▶ _Dataset entries_:
◆ ◆ ◆

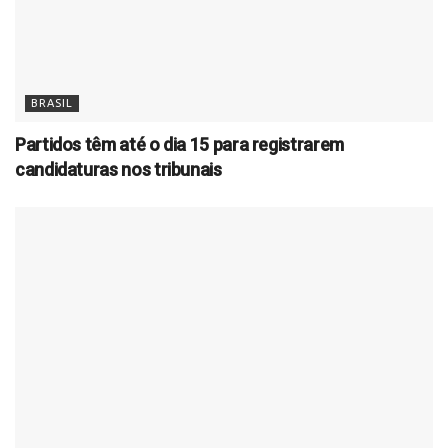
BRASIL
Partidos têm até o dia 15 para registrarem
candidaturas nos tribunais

◆ ◆ ◆

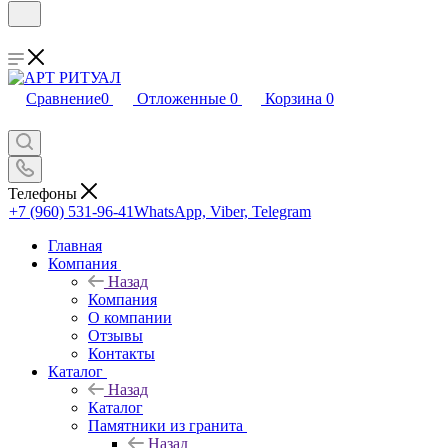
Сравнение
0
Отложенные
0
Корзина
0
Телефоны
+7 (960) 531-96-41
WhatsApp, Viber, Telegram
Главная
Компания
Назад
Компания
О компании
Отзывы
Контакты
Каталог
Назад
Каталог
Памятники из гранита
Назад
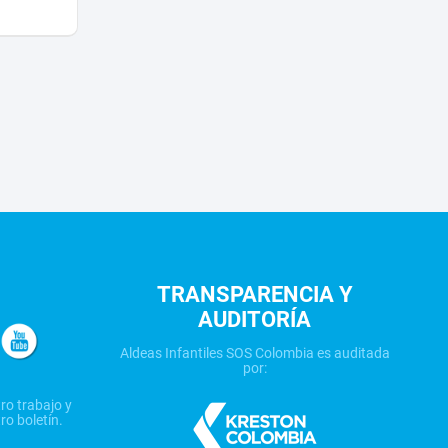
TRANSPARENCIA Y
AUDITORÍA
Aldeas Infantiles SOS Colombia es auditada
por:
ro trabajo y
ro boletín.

◆ ◆ ◆

Reproduce verbatim the lines above, from the line with "Aldeas Infantiles SOS Colombia es auditada" through the line with "ro boletín.".

▶ _Expected output_:
Aldeas Infantiles SOS Colombia es auditada
por:
ro trabajo y
ro boletín.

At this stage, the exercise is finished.